Dans les relations ordinaires, le maréchal était calme et doux; mais sur les champs de bataille il s'emportait jusqu'à la fureur, dès que ses ordres n'étaient pas bien exécutés. Or, il arriva pendant la bataille de Burgos qu'au moment décisif, un capitaine d'artillerie, ayant mal compris la manœuvre indiquée, conduisit sa batterie dans une direction opposée à celle prescrite, lorsque le maréchal, s'en étant aperçu, s'élance au galop, et, poussé par la colère, va lui-même réprimander sévèrement cet officier en présence de l'Empereur. Mais comme, en s'éloignant rapidement, il avait entendu Napoléon commencer une phrase dont il n'avait pu saisir que ces mots: «Ce diable de Lannes…», il revint tout pensif, et me tirant à part, dès que ce fut possible, il exigea, au nom de la confiance qu'il avait en moi et du dévouement que je lui portais, de lui faire connaître entièrement l'observation de l'Empereur. Je répondis avec franchise: «Sa Majesté a dit: Ce diable de Lannes possède toutes les qualités qui font les grands capitaines; mais il ne le sera jamais, parce qu'il ne maîtrise pas sa colère et s'emporte même contre les officiers d'un grade subalterne, ce qui est un des plus graves défauts que puisse avoir un chef d'armée.» Le maréchal avait tellement à cœur de devenir un grand capitaine, qu'il résolut probablement d'acquérir la seule qualité qui lui manquât, au dire d'un aussi bon juge que l'Empereur, car, dès ce moment, jamais je ne le vis plus en colère, bien que souvent ses ordres fussent mal exécutés, surtout au siège de Saragosse. Lorsqu'il s'apercevait d'une faute essentielle, son naturel bouillant le poussait d'abord vers l'emportement, mais à l'instant sa ferme volonté prenait le dessus; il devenait très pâle, ses mains se crispaient, mais il faisait ses observations avec tout le calme d'un homme flegmatique. J'en citerai un exemple.

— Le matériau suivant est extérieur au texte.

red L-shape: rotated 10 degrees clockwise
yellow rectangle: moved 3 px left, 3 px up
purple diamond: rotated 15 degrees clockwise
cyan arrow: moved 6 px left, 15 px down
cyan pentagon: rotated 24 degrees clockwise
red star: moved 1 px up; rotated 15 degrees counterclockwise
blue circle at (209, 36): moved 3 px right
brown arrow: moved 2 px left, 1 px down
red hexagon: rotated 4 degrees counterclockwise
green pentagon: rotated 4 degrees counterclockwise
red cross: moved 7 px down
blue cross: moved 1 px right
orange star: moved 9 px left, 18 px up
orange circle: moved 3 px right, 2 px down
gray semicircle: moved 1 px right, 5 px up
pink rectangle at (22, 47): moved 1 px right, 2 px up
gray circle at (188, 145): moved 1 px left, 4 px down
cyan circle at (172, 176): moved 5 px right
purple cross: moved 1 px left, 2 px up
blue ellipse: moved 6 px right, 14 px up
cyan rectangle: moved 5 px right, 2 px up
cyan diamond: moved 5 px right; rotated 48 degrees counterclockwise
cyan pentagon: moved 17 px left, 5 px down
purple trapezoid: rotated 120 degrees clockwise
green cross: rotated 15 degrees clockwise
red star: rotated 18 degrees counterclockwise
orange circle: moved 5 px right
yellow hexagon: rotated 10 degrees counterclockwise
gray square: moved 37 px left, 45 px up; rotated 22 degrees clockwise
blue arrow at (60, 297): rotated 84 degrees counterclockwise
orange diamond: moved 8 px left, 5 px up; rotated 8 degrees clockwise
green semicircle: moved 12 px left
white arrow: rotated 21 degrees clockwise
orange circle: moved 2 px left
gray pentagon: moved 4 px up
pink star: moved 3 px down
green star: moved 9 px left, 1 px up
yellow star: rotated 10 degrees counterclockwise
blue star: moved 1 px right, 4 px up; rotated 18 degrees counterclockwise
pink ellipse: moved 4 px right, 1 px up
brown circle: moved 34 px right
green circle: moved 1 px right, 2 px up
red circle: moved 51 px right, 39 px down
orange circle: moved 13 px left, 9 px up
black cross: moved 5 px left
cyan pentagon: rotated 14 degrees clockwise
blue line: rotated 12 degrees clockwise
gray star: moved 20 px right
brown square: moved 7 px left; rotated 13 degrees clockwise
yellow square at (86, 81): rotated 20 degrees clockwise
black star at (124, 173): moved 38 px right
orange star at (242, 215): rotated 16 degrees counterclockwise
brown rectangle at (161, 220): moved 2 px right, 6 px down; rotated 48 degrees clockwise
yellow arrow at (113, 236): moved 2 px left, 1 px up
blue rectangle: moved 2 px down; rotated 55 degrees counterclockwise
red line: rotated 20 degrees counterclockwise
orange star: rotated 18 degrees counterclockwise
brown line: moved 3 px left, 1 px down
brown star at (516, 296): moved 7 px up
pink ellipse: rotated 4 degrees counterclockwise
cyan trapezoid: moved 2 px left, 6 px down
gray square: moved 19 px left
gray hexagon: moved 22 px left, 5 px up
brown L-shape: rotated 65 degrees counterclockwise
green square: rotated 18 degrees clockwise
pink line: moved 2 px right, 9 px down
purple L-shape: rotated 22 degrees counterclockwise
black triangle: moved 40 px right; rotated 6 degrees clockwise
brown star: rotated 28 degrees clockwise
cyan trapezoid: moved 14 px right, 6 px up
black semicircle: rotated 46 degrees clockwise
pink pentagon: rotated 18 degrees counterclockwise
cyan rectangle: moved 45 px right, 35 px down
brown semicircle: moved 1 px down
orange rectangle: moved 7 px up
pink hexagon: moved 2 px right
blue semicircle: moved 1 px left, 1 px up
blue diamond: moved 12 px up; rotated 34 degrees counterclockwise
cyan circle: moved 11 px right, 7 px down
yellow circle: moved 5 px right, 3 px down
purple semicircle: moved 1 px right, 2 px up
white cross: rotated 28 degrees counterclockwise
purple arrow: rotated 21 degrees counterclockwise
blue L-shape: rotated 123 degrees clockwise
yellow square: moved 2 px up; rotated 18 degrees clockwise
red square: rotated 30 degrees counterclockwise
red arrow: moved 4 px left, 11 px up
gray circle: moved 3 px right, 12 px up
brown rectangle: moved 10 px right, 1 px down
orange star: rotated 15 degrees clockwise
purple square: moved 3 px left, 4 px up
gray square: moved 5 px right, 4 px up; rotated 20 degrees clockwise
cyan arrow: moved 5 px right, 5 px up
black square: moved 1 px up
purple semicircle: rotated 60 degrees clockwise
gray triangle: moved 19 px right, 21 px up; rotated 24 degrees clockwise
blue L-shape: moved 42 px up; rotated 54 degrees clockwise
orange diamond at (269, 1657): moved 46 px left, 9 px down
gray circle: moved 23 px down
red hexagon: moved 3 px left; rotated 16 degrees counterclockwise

Pour peu qu'on ait fait la guerre, on sait qu'au lieu de se servir de tire-bourre pour retirer les balles de leurs fusils, lorsqu'ils doivent les laver, les soldats ont la mauvaise habitude de les décharger, en faisant feu en l'air, ce qui est très dangereux dans une réunion de troupes. Or, malgré les défenses faites à ce sujet, il arriva pendant le siège de Saragosse que des fantassins ayant tiré leurs fusils de la sorte, au moment où le maréchal passait auprès de leur camp, une balle, décrivant une parabole, vint tomber sur la bride de son cheval, dont elle coupa les rênes, près de sa main. Le soldat coupable de cette infraction aux règlements ayant été arrêté, le maréchal, contenant son premier mouvement de vivacité, se borna à lui dire: «Vois à quoi tu t'exposes et quelle serait ta douleur si tu m'eusses tué.» Puis il fit relâcher cet homme. Quelle force d'âme il faut pour dompter ainsi son caractère!

En apprenant que le maréchal venait d'être grièvement blessé, Mme la maréchale partit aussitôt avec son frère, le colonel Guéhéneuc, qui venait d'annoncer à Paris la capitulation de Vienne. Mais une dépêche l'ayant informée, à Munich, de la mort du maréchal, elle regagna Paris dans un profond désespoir, car elle aimait beaucoup son mari. Nommée l'année suivante dame d'honneur de la nouvelle impératrice, l'archiduchesse Marie-Louise, elle allait la recevoir à Branau, sur les frontières de Bavière, quand, en passant à Strasbourg, elle voulut voir le corps de son mari déposé dans une église de cette ville: spectacle au-dessus de ses forces, car, dès qu'on ouvrit la bière, la maréchale fut saisie d'une violente attaque de nerfs qui mit sa vie en danger pendant plusieurs jours.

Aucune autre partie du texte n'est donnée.